Times are tough and that’s not breaking news, in social housing landlords are finding themselves stretched to the brink managing on less income whilst they are also forced to step up delivery of advice and support to help keep residents in quality homes and financially afloat. What is really interesting is the transformation of relationships taking place and the clear quality of joint tenant-landlord focus out there. Who could have predicted the level of effort, determination and focus on, identifying households in need, impacts for the most vulnerable and the drive to invest in communities through health and well-being, employability initiatives and priority-led local intervention partnerships?
I am really struck by the seriousness of discussions currently taking place for example, in Rotherham a few weeks ago I was party to an informal discussion between staff, tenant volunteers and young residents about the need to keep youth homeless schemes going whilst also making sure that these young residents get the encouragement and support they need to establish better futures. Real and practical ideas for partnerships were coming forward from residents with positive responses from staff and even the Lead Member for Housing Cllr. Dominic Beck. This is not a solitary example, through Tpas member Regional Forums we are seeing a significant increase in attendance of tenants and landlord officers getting together to share experiences, ideas and solutions.

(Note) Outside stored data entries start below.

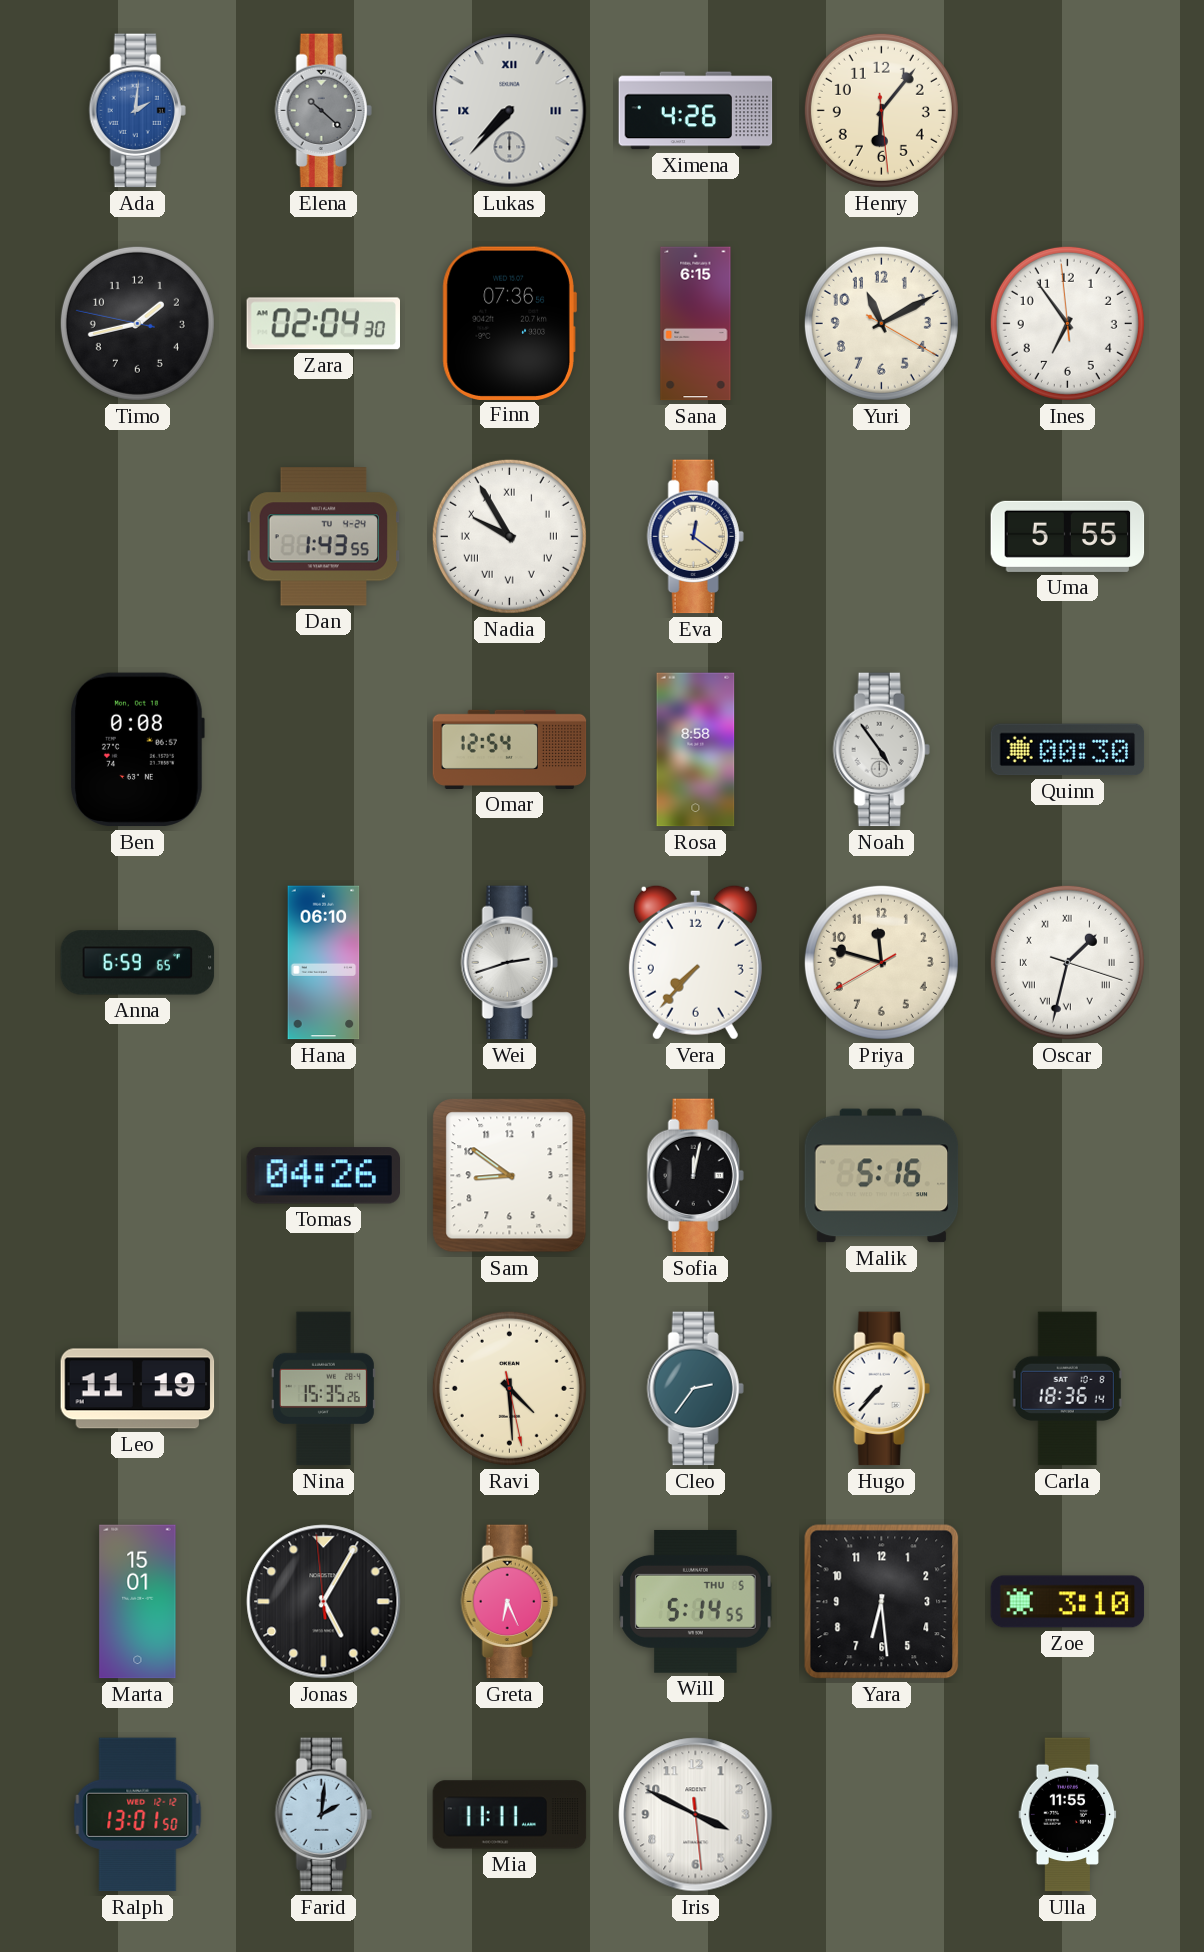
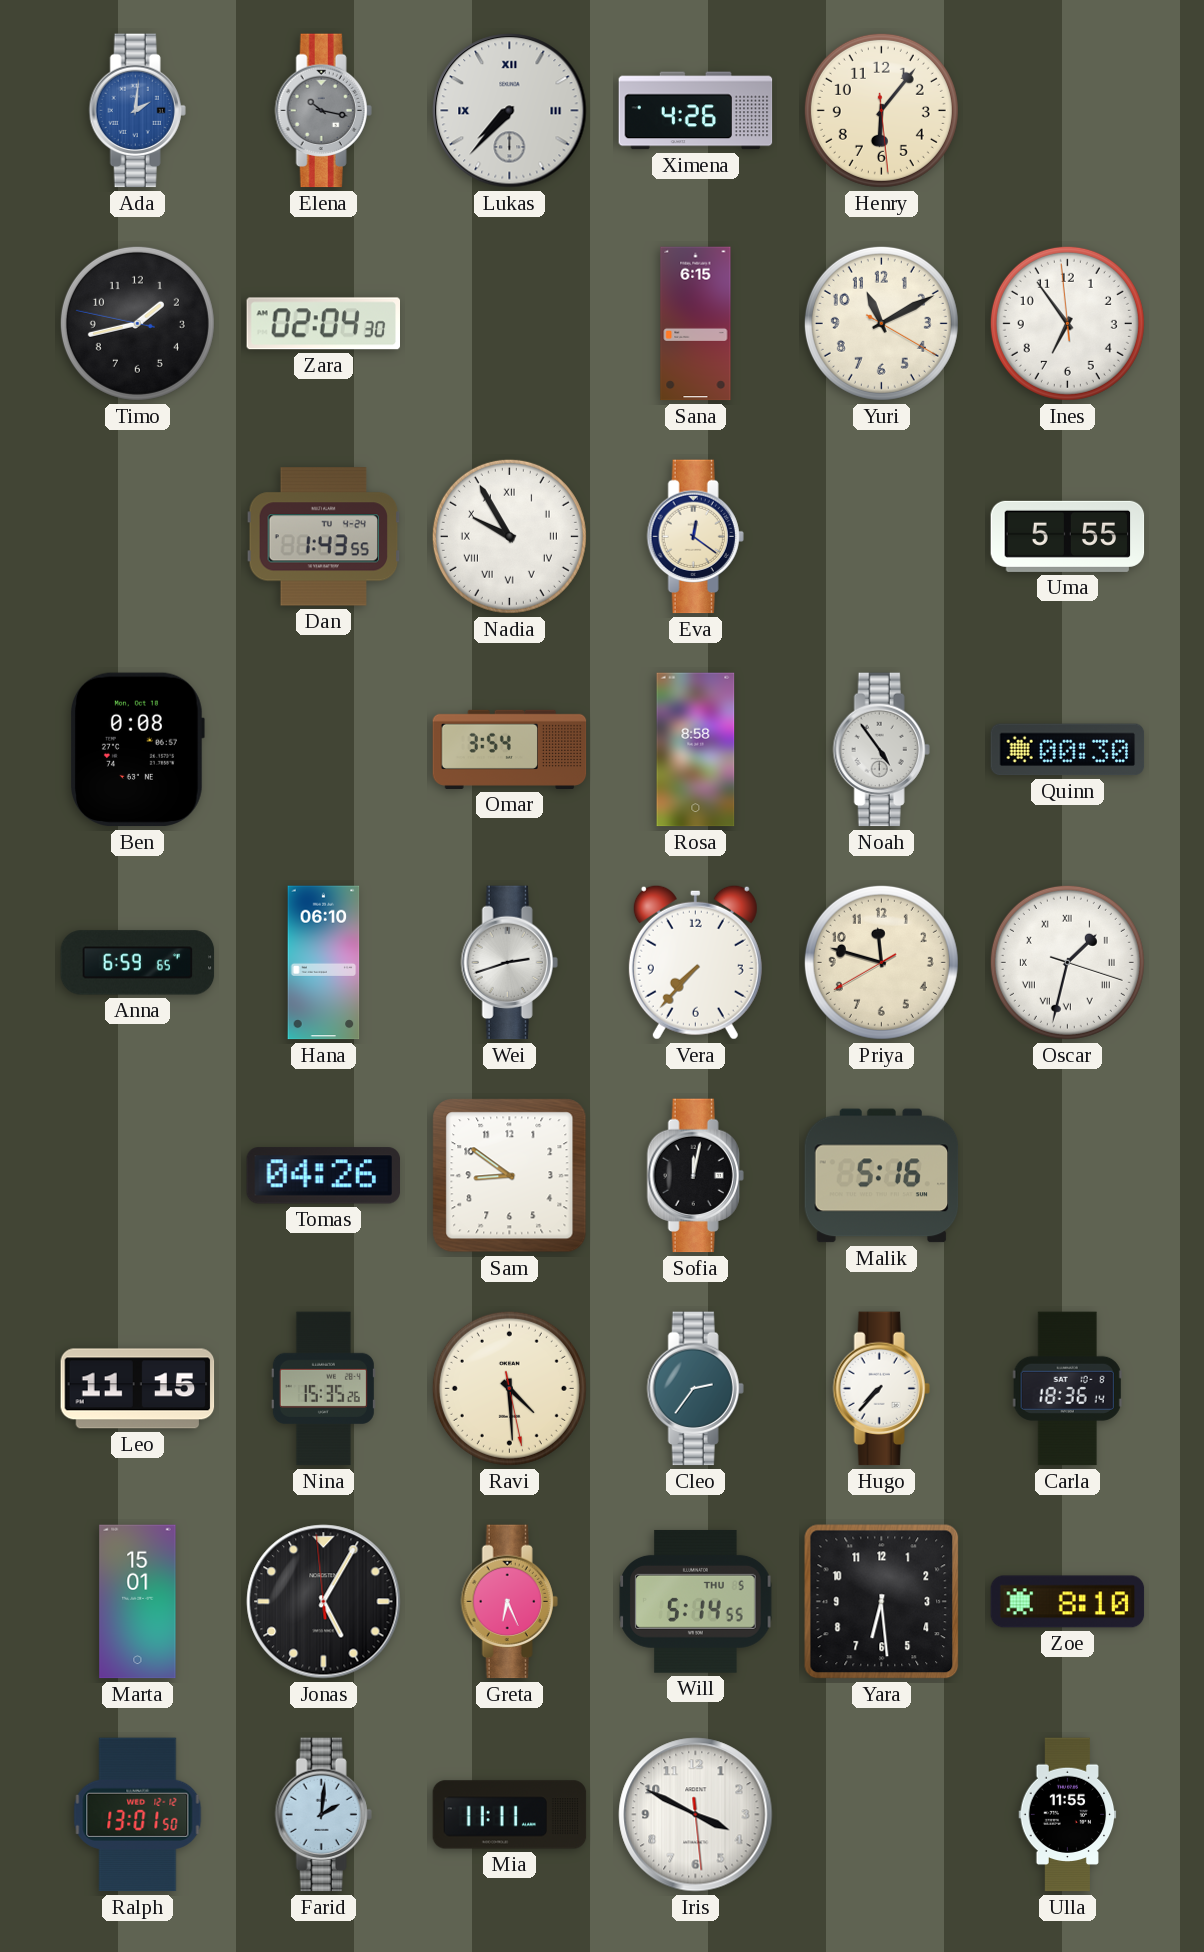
Elena: 10:22 -> 10:17
Finn: 07:36 -> none
Omar: 12:54 -> 3:54
Leo: 11:19 -> 11:15
Zoe: 3:10 -> 8:10
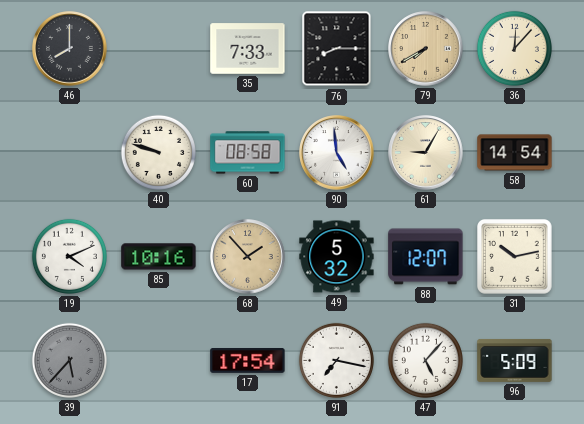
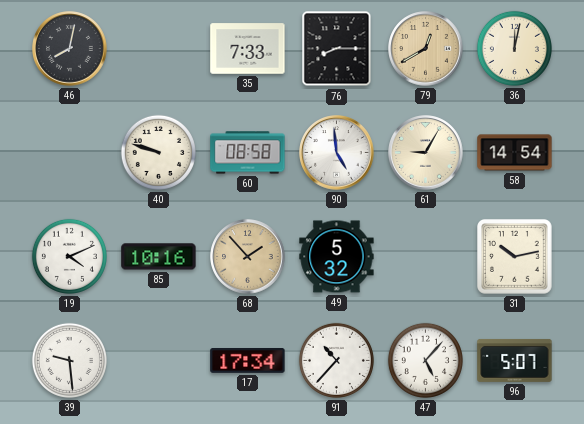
46: 8:00 -> 8:02
79: 7:40 -> 12:40
36: 12:07 -> 12:02
88: 12:07 -> none
39: 5:37 -> 9:29
39 dial: grey -> white
17: 17:54 -> 17:34
91: 7:17 -> 10:37
96: 5:09 -> 5:07
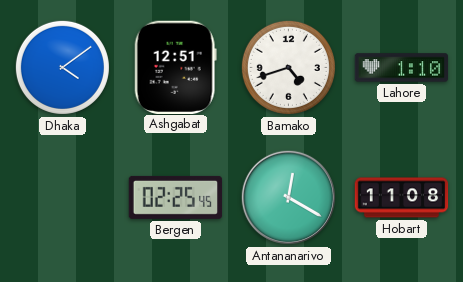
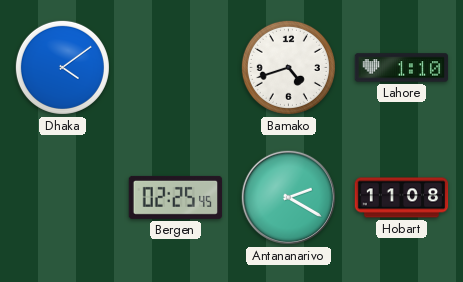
Ashgabat: 12:51 -> none
Antananarivo: 12:20 -> 2:20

Strangely I still hear people saying “it’s so hard to get people involved”, this may be true to some extent but it certainly isn’t impossible. It is changing, it is different and the motivations for participation and engagement are developing around priorities to achieve more for less, secure futures for existing and growing communities. Practical methods are also changing to accommodate those who are time pressured through digital engagement and alternative options for influence offering recognition of engagement input and landlord validation of efforts. Some are improving their own life chances through their engagement whilst others are skilling up to step up their volunteering to benefit others or their future studies.
Enthusiasm coming from landlord leadership is growing stronger, benefits align more closely to examples of mutual benefit, real impact, better social value return on investment and improvements in the value for money of service delivery.
From Braintree through Peterborough to Rotherham I am seeing tenant and landlord relationships rapidly growing stronger. We are in tough times but we are seeing some positive outcomes achieved quite simply as a result of landlords and tenants working better together, with stronger focus and collaboration, it’s not all bad news thankfully.